Betapa Maha Bijaksana, Dzat yang menyatakan kepada kita bahwa makhluq yang paling mulia di antara kita di sisiNya adalah yang paling bertaqwa. Tetapi juga sekaligus mengabarkan melalui RasulNya bahwa ketaqwaan itu ada di dalam dada, tak dapat dilihat oleh mata manusia siapapun dia. Ianya bermakna; teruslah berkhusyu’ memperjuangkan taqwa dalam diri, dan selalulah tawadhu’ kepada sesama hamba.

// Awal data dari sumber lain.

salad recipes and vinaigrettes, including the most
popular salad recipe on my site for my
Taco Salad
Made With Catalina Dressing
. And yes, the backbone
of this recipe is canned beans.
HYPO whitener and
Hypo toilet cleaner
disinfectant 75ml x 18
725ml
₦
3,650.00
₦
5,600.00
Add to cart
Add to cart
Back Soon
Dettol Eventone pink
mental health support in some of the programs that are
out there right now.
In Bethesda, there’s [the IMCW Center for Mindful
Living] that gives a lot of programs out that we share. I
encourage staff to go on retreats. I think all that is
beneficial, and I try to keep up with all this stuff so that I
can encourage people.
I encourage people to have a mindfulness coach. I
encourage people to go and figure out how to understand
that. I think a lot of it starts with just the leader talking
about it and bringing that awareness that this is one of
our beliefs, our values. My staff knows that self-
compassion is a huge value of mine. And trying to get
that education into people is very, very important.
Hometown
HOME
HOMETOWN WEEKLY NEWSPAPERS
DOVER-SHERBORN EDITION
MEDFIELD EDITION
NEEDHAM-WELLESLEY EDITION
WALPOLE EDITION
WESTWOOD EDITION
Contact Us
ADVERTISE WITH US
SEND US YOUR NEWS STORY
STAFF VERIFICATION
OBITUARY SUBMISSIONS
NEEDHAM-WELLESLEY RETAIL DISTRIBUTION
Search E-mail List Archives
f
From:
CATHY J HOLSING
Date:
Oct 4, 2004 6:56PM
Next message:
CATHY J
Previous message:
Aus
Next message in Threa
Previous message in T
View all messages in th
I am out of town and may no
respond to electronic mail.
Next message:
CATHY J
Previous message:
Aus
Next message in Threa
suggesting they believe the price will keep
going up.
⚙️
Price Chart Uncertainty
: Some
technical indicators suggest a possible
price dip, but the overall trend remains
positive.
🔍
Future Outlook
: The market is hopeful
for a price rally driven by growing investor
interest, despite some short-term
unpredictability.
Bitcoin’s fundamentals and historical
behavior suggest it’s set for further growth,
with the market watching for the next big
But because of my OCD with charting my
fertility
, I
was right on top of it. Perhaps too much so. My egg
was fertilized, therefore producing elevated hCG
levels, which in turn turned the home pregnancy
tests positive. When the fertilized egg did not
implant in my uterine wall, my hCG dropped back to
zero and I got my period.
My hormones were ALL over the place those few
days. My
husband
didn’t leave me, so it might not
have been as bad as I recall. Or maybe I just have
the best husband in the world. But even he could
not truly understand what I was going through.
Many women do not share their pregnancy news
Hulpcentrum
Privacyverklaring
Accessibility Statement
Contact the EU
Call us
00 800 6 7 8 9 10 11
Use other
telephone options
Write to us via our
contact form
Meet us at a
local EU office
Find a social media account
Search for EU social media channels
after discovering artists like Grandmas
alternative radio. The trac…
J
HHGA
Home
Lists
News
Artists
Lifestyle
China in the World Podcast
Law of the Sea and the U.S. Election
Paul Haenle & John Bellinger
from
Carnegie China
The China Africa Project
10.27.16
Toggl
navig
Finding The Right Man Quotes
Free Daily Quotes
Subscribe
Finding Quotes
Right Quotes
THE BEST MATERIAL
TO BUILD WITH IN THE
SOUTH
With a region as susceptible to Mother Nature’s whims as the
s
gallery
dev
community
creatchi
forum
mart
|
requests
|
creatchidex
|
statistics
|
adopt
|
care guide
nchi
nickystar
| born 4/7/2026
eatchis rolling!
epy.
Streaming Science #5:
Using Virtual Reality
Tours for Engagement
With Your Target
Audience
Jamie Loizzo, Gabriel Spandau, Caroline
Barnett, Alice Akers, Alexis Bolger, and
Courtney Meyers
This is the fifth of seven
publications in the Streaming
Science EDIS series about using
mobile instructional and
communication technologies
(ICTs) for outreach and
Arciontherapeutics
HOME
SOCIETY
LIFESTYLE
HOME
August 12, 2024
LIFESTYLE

Sungguh kita tertuntut untuk tak meremehkan seorangpun di antara hamba Allah yang shalih seisi bumi, sebab boleh jadi mereka adalah para kekasihNya yang jauh lebih terkasih dibanding kita.. Maka mari meniti jalan zuhud seperti yang diungkap cirinya oleh Hasan Al Bashri. “Sang zahid adalah”, kata beliau, “Dia yang jika berjumpa orang lain selalu berkata pada dirinya, ‘Beliau lebih utama daripada aku.’”


Dengan meneladani jawaban salam Habibullah pada Rabbnya pada saat Mi’raj, kita menyebut orang-orang shalih itu di dalam doa tasyahud shalat kita, agar kita tergabung bersama mereka. “Assalamu ‘alaina wa ‘ala ‘ibadillahish shalihin.. Salam sejahtera atas kami dan atas hamba-hamba Allah yang shalih.”